Thursday, April 21, 2011

Religious Affections and Faith

Edwards' Religious Affections consists of a preface and three main parts. The first is a defense of the thesis that True Religion, in great part, consists in holy affections. He then goes on to distinguish between those signs which do not provide evidence of true religion, and those that do.

What is an affection, anyway? Edwards thinks of affections as movements of the will. For Edwards, an affection properly considered is that which moves the will towards an action. Love, hope, zeal, fear of the Lord: these are all religious affections. They all contain an element of emotion in them, but the chief thing is not the strength of that emotion, but rather that the will is moved towards the certainty of divine things, the development of the character of Christ, and Christian practice. What makes an affection sufficiently affective is that it moves one above indifference and towards a definite action. Indeed, Edwards believes that there is scarcely a difference between an affection and an exercise of the will.
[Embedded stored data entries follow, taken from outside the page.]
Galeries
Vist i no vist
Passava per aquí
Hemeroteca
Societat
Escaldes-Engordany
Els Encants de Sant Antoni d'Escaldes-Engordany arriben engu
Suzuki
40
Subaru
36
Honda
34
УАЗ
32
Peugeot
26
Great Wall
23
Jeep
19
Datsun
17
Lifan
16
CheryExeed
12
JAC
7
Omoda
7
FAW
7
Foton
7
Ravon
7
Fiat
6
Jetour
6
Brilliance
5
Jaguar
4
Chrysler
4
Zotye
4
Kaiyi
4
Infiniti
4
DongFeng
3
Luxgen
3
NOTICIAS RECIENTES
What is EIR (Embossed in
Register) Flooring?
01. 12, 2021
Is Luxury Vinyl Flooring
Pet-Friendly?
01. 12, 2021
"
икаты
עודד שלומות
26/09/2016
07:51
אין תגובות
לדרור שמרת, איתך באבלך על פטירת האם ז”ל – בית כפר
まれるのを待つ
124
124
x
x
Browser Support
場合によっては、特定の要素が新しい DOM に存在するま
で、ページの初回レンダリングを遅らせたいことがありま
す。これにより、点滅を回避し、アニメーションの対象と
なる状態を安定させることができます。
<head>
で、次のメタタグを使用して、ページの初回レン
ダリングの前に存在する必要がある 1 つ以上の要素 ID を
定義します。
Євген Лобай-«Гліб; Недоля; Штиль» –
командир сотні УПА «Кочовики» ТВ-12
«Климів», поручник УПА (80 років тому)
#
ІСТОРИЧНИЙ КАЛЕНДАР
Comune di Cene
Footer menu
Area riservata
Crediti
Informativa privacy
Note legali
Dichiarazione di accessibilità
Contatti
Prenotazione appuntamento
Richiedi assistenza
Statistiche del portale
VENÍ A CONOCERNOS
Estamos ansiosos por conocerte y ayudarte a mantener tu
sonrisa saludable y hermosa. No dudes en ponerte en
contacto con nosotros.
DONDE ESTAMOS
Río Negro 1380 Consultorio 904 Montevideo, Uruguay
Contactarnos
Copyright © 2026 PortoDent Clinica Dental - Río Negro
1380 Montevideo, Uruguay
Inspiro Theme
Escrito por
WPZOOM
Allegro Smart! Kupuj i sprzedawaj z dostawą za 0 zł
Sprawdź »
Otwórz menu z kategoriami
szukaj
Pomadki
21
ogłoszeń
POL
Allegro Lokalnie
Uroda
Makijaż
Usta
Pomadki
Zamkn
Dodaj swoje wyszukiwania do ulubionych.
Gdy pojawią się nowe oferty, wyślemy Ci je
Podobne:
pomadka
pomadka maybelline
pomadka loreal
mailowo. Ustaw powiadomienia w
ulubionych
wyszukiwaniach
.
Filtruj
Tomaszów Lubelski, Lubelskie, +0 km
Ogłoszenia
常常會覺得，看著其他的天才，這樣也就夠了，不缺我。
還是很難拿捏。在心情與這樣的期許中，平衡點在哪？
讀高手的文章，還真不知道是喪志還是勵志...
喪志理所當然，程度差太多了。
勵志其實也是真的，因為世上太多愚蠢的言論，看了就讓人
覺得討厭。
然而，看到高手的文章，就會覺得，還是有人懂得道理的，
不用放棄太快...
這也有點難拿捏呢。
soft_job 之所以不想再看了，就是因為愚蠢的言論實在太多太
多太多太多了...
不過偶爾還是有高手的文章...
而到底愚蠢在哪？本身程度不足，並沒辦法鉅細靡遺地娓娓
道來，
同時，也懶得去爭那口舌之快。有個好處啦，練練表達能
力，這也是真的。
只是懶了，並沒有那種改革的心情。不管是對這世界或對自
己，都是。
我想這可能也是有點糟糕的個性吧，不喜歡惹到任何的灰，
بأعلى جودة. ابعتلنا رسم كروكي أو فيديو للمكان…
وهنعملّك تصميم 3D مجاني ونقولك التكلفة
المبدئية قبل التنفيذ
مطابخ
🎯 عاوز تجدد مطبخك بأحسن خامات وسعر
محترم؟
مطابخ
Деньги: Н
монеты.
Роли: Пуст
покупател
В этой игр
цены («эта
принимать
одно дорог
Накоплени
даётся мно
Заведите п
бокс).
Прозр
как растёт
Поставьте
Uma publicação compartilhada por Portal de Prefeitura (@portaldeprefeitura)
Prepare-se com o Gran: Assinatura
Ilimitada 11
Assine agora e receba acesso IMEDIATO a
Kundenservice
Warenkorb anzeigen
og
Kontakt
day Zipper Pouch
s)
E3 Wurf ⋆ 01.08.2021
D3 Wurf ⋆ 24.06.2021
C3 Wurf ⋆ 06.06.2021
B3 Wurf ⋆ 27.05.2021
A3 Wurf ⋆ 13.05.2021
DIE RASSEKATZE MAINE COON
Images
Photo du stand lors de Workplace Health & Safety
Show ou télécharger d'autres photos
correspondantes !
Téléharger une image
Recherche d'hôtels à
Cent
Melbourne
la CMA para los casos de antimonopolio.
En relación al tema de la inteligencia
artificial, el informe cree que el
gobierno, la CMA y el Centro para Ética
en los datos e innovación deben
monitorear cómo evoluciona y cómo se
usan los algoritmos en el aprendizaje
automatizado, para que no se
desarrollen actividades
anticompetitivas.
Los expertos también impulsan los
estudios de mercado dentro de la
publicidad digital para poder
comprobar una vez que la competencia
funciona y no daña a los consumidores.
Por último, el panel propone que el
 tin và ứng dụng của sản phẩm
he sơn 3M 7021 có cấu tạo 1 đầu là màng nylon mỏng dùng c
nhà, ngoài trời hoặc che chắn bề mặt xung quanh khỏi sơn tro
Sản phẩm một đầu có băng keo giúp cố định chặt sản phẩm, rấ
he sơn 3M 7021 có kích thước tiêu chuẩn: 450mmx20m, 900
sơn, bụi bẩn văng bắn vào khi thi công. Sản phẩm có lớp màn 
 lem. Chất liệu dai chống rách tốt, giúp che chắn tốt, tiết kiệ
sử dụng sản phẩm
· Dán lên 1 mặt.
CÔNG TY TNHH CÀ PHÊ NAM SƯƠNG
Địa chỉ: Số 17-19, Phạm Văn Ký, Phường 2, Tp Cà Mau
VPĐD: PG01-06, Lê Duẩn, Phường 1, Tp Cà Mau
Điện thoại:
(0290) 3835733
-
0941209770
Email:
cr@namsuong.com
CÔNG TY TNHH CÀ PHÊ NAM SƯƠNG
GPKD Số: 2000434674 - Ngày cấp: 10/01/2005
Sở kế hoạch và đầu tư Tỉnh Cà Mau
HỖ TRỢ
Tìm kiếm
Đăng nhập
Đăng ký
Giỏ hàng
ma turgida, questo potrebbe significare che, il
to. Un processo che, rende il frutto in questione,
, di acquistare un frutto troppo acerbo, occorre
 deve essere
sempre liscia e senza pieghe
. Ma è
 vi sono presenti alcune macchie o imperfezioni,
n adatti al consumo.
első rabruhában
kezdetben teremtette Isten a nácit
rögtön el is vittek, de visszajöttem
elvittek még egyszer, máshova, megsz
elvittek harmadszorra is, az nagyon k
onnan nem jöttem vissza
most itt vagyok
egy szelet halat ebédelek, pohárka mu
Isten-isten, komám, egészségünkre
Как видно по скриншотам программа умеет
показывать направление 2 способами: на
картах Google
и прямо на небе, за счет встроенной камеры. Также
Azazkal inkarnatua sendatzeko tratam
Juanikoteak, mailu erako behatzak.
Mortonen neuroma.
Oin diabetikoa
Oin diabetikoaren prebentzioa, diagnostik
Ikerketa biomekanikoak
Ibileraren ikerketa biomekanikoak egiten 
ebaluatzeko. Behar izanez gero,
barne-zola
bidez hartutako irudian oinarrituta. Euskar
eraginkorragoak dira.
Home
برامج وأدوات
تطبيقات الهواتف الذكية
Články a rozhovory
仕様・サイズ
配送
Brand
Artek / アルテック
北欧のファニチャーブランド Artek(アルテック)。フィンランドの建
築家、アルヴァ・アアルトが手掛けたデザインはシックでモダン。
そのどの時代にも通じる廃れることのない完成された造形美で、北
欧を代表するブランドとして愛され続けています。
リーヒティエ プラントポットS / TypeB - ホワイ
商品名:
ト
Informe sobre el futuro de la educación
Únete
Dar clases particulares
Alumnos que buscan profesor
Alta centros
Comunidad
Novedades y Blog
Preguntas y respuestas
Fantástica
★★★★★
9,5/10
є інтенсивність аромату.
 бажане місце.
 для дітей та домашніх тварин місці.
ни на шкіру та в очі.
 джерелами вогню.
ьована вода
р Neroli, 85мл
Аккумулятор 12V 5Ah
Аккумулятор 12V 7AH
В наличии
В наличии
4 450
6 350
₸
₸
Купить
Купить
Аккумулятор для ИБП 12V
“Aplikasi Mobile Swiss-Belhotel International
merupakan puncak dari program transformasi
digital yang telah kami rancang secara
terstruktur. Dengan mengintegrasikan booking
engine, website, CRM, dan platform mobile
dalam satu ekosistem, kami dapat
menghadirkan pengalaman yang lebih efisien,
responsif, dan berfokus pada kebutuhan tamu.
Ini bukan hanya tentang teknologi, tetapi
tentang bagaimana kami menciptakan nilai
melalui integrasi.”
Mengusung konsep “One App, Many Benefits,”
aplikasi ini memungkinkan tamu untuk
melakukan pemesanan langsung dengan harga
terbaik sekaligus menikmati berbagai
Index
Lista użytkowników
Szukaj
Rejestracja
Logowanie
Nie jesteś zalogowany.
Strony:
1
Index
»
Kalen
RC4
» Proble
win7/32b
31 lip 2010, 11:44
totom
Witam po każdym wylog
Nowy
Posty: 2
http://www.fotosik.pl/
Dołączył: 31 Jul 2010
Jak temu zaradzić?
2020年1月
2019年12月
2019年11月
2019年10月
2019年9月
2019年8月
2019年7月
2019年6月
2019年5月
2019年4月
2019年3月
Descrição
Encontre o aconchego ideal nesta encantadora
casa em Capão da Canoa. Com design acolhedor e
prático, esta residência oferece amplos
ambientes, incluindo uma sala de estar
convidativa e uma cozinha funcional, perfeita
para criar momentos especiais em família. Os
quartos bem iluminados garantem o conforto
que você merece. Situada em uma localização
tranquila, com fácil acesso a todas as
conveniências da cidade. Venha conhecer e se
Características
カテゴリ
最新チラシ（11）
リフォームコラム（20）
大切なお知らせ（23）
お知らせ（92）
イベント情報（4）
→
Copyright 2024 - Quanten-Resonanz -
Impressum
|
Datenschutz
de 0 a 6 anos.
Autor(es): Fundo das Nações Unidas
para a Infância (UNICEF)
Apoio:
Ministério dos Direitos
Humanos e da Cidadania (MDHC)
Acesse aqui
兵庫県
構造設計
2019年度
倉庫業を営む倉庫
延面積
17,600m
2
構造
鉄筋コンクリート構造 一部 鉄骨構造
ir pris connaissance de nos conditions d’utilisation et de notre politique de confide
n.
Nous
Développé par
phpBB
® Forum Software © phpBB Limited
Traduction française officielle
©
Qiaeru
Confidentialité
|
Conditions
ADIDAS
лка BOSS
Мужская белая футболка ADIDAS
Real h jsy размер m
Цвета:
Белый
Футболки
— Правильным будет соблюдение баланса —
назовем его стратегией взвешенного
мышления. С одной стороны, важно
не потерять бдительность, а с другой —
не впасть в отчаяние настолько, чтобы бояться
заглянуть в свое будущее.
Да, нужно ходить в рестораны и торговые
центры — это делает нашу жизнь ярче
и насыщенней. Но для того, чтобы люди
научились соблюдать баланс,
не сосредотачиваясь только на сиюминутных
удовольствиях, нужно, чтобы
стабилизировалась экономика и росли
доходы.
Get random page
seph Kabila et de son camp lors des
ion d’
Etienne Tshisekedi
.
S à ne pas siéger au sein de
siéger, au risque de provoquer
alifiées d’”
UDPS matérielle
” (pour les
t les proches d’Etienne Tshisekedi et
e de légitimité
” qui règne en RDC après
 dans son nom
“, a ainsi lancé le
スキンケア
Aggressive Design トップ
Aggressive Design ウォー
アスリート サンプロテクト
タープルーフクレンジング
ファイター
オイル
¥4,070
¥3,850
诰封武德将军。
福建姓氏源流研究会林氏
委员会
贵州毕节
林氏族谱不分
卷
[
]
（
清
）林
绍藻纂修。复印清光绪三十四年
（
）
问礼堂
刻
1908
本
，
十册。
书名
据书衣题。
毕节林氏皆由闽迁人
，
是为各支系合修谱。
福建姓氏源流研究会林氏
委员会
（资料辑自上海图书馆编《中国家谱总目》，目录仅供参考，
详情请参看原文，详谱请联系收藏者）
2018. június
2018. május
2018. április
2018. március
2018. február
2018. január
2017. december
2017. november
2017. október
Whether this is a Lockean conception of the will is beyond this writer; but what is clear is that Edwards has a particular view of the psychology of man, and he incorporates this view into his doctrine of Religious Affections (cf. Edwards' Freedom of the Will). For Edwards, the affections are bound up in the will so that genuine affections lead ultimately to action; whereas inclinations that carry us but little beyond indifference are "weak, dull, and lifeless wishes."

At this point, one pauses to ask the question: Should we accept Edwards' particular theory of psychology as part of our doctrine of religious affections? Even granting Edwards' basic observation that Scripture enjoins love and hope and joy upon us, still and all, must we go further and accept that our affections are identical to exercises of the will?

I think not.

The glaring absence in Edwards' description of religious affections is the role of faith. Nowhere mentioned by name, faith is the anti-elephant in Edwards' room of affections. Is faith one of the religious affections? If not, then is it not an action of the will? Or is faith prior to all of these affections? Surely faith is a part of true religion?!

And this omission is notable because the Shorter Catechism speaks of the work of the Spirit in this way:

Q. 30. How doth the Spirit apply to us the redemption purchased by Christ?
A. The Spirit applieth to us the redemption purchased by Christ, by working faith in us, and thereby uniting us to Christ in our effectual calling.

Q. 31. What is effectual calling?
A. Effectual calling is the work of God's Spirit, whereby, convincing us of our sin and misery, enlightening our minds in the knowledge of Christ, and renewing our wills, he doth persuade and enable us to embrace Jesus Christ, freely offered to us in the gospel.

There it is: the work of the Spirit on our wills is to persuade us to embrace Christ; that is, to work faith in us. Faith would therefore seem to be, on Edwards' account, a motion of the will -- and yet it is absent.

So the question now is, why did Edwards omit faith? What does he mean by it?

Two points help us sort out the puzzle. First, the purpose of Religious Affections is to help the reader sort out evidences. Faith is ultimately invisible, and Edwards is clear that he is not providing us with a rule by which one may infallibly read the heart of another (RA 262-263, Section III preface). So part of our answer is that faith is simply not an outwardly expressible affection. It is outside the scope of Edwards' question. Though faith is an exercise of the will, it is not an affection in the sense in which he is speaking.

This is confirmed by a read through Edwards' Justification by Faith Alone. In this piece, it becomes obvious that Edwards does not see the affections as salvific, but as fruits of a salvation that is acquired by faith alone, apart from any virtue in us.

But why then does Edwards make holy affections the very definition of True Religion? Clearly he understands that faith is central to our justification? What is doing?

And here, we are stymied for a simple reason. Edwards assumes that his reader already has a clear idea of what "True Religion" is supposed to mean! As careful as he is to define "affections", he gives us no inkling as to what "true religion" means, other to say that it consists of holy affections.

Putting all this together charitably, it seems safe to say that "true religion" is supposed to be something like "the fruit of genuine faith."

But the omission of faith, not merely in justification but also in the ongoing Christian life, is a profound flaw in Edwards' account. It goes to the heart of the Halfway Covenant controversy and the perennial Puritan question of "Am I really, really, really, really, really really saved?" What does one do if one assesses oneself to believe the Gospel, but not be practicing true religion as expressed by "vigorous" (i.e., will-influencing) affections? Edwards gives no answer.